Von entwässerten Mooren stammen ein Drittel der gesamten Treibhausgasemissionen in Mecklenburg-Vorpommern. „Jährlich entstehen pro Hektar auf einem Maisfeld, wenn sich dieses auf einem trockengelegten Moor befindet, so viel Treibhausgasemissionen, dass sie dafür mit ihrem Kleinwagen viereinhalb Mal um die Erde fahren könnten“, verdeutlicht die Professorin an der Universität Rostock. 

Professorin Nicole Wrage-Mönnig

Professorin Nicole Wrage-Mönnig leitet das Projekt WETSCAPES.

Foto: WETSCAPES

Klimaschutz und Landwirtschaft in Einklang bringen

Wrage-Mönnig ist überzeugt, dass die Wiedervernässung neue Perspektiven für eine Nutzung eröffnet. „Wir brauchen eine Möglichkeit, die nassen Moore zu bewirtschaften“, sagt sie. „Und diese Möglichkeit ist die Paludikultur.“ Auf den Flächen könnte dann beispielsweise Röhricht für hochwertige Dämmmaterialien angebaut werden, Schilf zum Dachdecken oder Schwarzerlen für die Holzproduktion.

Meist kann die Wiederherstellung der Moore schon mit einfachen Maßnahmen angestoßen werden – etwa durch das Zuschütten von Entwässerungsgräben. Doch da machen viele Landwirte nicht mit. „Es gibt intensive Debatten über die Wiedervernässung. Mit guten Argumenten kann es aber gelingen, die Konflikte aufzulösen und die Nutzer vor Ort zu überzeugen“, betont Wrage-Mönnig.
Schließlich hat auch die Landwirtschaft großes Interesse an einem funktionierenden Wasserhaushalt.

Allein in Mecklenburg-Vorpommern sind durch Entwässerungsmaßnahmen in Mooren vier Kubikkilometer Wasser verschwunden, haben die Forscherinnen und Forscher von WETSCAPES errechnet. Mit den neuen Erkenntnissen über die Klimawirkung nasser Moore sind nun weitere gewichtige Argumente für die Wiederbelebung der Feuchtgebiete hinzugekommen. 

Das Projekt WETSCAPES wurde vom Ministerium für Bildung, Wissenschaft und Kultur in Mecklenburg-Vorpommern mit rund fünf Millionen Euro aus dem Europäischen Sozialfonds im Rahmen des Exzellenzforschungsprogramms MV gefördert.

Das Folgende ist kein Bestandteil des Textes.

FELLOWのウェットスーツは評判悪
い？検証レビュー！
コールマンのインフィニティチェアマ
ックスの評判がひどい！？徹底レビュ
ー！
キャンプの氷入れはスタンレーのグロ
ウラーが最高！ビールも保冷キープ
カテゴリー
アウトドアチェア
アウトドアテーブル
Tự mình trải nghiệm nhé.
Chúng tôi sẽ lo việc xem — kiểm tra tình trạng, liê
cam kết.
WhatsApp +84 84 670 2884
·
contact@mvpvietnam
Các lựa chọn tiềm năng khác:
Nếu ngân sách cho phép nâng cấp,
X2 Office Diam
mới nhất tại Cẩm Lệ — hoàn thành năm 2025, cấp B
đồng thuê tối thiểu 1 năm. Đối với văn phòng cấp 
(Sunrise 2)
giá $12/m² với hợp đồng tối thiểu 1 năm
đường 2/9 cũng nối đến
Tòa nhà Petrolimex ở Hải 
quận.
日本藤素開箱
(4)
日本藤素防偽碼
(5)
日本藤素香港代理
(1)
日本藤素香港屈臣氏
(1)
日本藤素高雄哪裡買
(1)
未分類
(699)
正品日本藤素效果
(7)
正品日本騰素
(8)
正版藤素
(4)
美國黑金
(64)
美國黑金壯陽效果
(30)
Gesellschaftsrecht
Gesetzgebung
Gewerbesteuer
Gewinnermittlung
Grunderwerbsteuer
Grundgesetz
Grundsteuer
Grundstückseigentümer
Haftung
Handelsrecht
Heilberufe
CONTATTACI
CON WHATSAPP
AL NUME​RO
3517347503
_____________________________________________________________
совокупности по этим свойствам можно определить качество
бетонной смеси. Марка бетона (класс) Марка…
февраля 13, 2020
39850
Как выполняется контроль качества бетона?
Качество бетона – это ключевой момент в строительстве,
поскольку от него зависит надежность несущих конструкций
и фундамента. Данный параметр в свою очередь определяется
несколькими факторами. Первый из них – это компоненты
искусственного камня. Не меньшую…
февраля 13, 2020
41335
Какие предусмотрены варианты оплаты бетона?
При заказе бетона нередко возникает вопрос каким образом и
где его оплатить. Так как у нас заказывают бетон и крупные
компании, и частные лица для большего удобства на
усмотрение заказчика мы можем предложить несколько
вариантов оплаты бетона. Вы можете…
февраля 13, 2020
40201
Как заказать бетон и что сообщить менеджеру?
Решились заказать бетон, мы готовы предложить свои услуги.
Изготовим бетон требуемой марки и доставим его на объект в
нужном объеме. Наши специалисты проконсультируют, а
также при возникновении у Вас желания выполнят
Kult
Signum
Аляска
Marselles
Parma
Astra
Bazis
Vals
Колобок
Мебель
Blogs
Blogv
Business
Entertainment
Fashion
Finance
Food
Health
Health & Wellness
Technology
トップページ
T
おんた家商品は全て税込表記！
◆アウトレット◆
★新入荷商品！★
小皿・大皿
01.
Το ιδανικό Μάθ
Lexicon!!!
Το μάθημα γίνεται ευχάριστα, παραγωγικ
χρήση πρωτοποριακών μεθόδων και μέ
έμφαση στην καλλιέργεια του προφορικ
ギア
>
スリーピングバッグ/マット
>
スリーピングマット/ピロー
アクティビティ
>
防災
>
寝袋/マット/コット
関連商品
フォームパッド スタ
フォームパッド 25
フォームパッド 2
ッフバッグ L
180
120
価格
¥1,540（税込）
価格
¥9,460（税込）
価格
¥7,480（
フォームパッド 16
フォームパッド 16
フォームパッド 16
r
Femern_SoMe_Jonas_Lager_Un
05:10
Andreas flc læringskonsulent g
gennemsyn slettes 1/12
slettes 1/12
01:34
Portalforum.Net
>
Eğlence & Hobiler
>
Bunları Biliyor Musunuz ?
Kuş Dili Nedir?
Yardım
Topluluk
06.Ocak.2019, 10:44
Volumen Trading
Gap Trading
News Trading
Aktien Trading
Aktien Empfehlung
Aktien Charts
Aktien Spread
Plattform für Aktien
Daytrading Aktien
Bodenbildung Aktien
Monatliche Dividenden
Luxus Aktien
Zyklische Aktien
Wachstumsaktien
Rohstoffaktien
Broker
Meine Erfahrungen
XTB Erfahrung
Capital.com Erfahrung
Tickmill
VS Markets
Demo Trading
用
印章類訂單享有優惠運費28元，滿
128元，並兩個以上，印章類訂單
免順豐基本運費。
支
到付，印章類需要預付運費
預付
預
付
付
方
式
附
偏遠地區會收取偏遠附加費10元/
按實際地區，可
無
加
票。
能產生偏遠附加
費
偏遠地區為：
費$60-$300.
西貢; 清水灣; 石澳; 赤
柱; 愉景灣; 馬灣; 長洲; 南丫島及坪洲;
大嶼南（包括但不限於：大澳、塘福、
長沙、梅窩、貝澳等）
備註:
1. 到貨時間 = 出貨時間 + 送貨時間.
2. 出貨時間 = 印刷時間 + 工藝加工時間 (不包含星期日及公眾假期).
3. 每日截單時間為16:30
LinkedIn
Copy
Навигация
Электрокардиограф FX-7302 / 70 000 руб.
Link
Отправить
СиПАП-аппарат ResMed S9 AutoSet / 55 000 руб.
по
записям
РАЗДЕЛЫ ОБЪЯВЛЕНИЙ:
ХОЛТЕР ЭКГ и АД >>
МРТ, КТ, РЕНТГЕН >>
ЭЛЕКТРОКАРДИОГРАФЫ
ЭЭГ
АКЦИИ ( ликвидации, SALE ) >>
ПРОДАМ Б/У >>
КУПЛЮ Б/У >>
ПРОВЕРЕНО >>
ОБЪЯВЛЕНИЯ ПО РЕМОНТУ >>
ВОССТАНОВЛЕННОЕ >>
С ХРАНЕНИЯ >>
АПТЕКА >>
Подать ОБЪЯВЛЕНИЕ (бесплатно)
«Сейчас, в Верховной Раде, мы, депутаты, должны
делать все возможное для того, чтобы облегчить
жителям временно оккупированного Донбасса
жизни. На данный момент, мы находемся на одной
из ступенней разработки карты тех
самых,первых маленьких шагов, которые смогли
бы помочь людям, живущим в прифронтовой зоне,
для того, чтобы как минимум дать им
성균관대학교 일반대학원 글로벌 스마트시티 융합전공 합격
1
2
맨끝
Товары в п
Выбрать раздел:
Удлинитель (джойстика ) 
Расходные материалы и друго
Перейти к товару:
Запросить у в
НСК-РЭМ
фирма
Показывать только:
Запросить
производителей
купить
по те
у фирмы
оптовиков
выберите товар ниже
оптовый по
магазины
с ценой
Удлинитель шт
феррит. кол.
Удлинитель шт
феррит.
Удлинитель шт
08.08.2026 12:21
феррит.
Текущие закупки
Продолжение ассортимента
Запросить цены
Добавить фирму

Beteiligt waren die Universitäten Greifswald und Rostock sowie das Deutsche Zentrum für Luft- und Raumfahrt und das Greifswald Moor Centrum. Das Forschungsprogramm zeichnet sich durch interdisziplinäre Teams und die Qualifizierung von jungen Wissenschaftlerinnen und Wissenschaftlern aus.